Ilha Diego Garcia, última colônia britânica na África será devolvida
Diego Garcia, localizada a cerca de 1.600 km da massa terrestre mais próxima, sempre figura nas listas das ilhas mais remotas do mundo. Nos anos 70, as autoridades britânicas expulsaram os cerca de mil habitantes com a fleuma autoritária digna dos maiores impérios da Terra. Assim, Diego Garcia torna-se uma base conjunta do Reino Unido e dos militares dos EUA. Não existem voos comerciais, e chegar por mar também apresenta dificuldades; as licenças para barcos só se concedem para as ilhas exteriores do arquipélago de Chagos e para assegurar uma passagem segura pelo Oceano Índico. Embora integre o território britânico ultramarino, as Ilhas Maurício contestam sua posse.

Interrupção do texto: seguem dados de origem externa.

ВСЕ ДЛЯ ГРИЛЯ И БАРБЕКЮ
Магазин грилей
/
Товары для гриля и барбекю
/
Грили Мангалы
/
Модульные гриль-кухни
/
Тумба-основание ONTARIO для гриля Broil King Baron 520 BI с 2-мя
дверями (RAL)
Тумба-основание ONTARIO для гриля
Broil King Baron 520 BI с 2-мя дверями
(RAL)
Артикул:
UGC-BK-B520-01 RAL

Britânicos prometem devolver a ilha e manter a base militar
Desde a expulsão dos moradores a Inglaterra sofre pressões e enfrenta demandas jurídicas pelos desalojados. Segundo o New Straits Times, o governo britânico tem estado sob pressão há décadas para entregar as Ilhas Chagos à Maurícios, uma antiga colônia, mas tem resistido devido à base militar na ilha de Diego Garcia, que desempenha um papel fundamental nas operações dos EUA no Oceano Índico e no Golfo’.

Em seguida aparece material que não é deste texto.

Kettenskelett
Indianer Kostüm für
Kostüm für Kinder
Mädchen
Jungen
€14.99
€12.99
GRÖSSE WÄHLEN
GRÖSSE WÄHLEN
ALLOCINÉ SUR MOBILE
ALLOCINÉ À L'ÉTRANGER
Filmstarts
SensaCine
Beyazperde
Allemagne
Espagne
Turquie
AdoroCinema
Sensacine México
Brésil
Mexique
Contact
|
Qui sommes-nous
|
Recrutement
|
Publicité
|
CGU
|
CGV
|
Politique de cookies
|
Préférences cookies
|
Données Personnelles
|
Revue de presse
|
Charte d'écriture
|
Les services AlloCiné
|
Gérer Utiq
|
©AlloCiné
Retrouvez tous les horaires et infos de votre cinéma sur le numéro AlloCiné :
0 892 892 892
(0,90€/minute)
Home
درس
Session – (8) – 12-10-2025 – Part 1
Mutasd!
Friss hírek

‘O acordo surge após quase dois anos de negociações e marca uma reviravolta significativa após décadas de rejeições britânicas das reivindicações de soberania de Maurícios. Em 2019, o Tribunal Internacional de Justiça aconselhou o Reino Unido a entregar as ilhas. Durante as audiências, o Reino Unido pediu desculpas pela expulsão “vergonhosa” dos ilhéus, mas ignorou a decisão do TIJ.
Agora a situação mudou. No início das negociações em 2023, as duas partes concordaram que a base militar de Diego Garcia continuaria a funcionar independentemente do resultado. Em 2016, o Reino Unido prorrogou o contrato de arrendamento da base militar pelos EUA até 2036.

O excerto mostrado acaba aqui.